> Saved entries
╭──

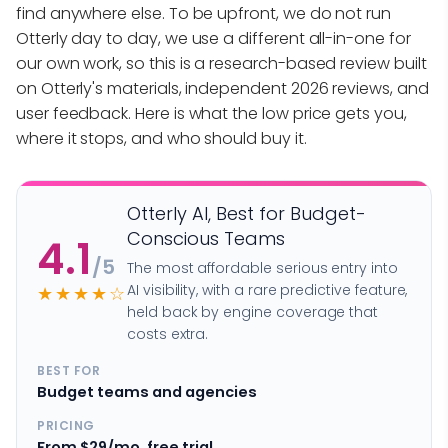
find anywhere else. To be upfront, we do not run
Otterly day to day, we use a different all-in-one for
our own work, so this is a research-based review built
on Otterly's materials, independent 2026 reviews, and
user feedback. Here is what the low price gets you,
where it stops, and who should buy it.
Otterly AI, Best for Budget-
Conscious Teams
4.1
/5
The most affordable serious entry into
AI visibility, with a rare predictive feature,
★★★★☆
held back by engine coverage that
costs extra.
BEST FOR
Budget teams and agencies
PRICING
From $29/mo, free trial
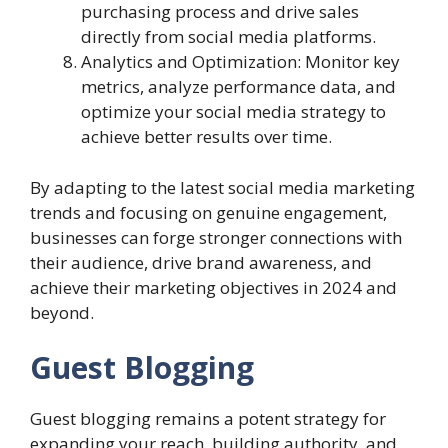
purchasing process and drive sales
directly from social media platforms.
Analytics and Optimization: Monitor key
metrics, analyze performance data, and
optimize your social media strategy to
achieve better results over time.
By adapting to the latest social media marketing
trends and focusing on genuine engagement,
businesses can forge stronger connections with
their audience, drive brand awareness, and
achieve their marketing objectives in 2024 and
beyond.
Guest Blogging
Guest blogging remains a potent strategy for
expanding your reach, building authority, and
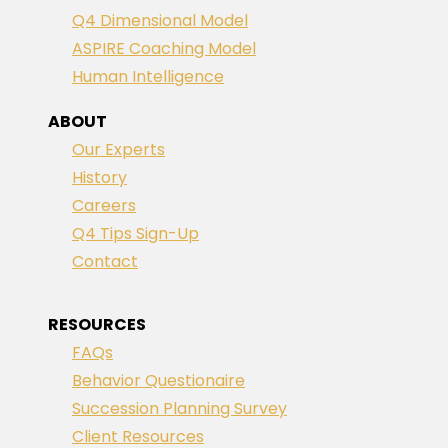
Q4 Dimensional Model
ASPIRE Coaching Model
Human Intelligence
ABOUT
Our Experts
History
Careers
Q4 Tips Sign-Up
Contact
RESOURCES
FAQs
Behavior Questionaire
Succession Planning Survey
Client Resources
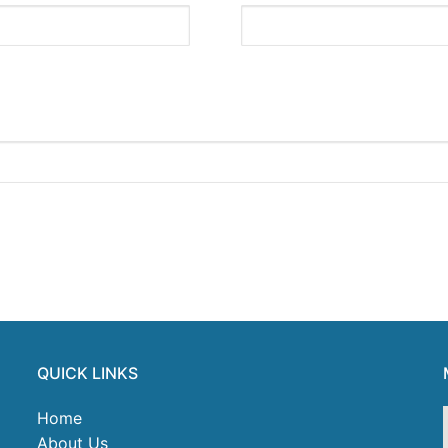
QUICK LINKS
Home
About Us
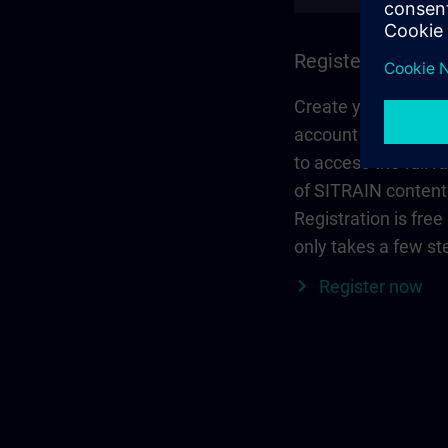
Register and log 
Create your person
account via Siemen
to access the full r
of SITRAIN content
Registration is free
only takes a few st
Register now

╰──
╭──

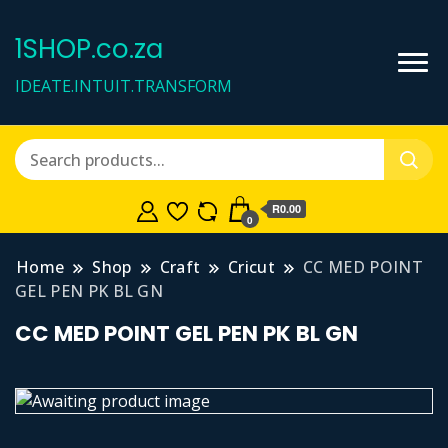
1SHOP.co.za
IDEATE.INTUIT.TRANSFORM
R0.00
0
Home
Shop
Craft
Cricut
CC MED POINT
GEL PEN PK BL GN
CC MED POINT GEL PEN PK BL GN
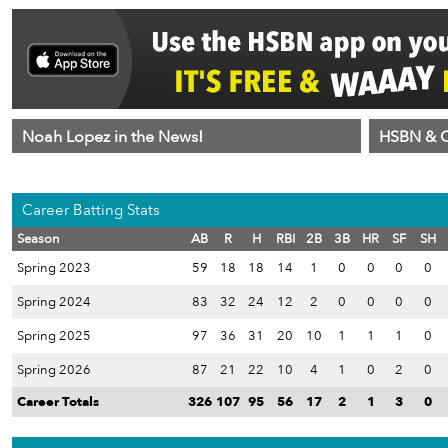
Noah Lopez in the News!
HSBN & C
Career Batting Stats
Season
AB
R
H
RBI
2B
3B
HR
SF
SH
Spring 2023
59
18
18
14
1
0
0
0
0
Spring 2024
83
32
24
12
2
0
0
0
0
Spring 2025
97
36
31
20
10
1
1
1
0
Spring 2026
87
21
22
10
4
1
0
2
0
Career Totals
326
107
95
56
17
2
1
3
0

╰──

> What to do
Copy only the lines above from the one containing "Conscious Teams" through the one containing "Register now", both included. Leave out the pictures.

> Reply to the exercise
Conscious Teams
4.1
/5
The most affordable serious entry into
AI visibility, with a rare predictive feature,
★★★★☆
held back by engine coverage that
costs extra.
BEST FOR
Budget teams and agencies
PRICING
From $29/mo, free trial
purchasing process and drive sales
directly from social media platforms.
Analytics and Optimization: Monitor key
metrics, analyze performance data, and
optimize your social media strategy to
achieve better results over time.
By adapting to the latest social media marketing
trends and focusing on genuine engagement,
businesses can forge stronger connections with
their audience, drive brand awareness, and
achieve their marketing objectives in 2024 and
beyond.
Guest Blogging
Guest blogging remains a potent strategy for
expanding your reach, building authority, and
Q4 Dimensional Model
ASPIRE Coaching Model
Human Intelligence
ABOUT
Our Experts
History
Careers
Q4 Tips Sign-Up
Contact
RESOURCES
FAQs
Behavior Questionaire
Succession Planning Survey
Client Resources
QUICK LINKS
Home
About Us
Register and log 
Create your person
account via Siemen
to access the full r
of SITRAIN content
Registration is free
only takes a few st
Register now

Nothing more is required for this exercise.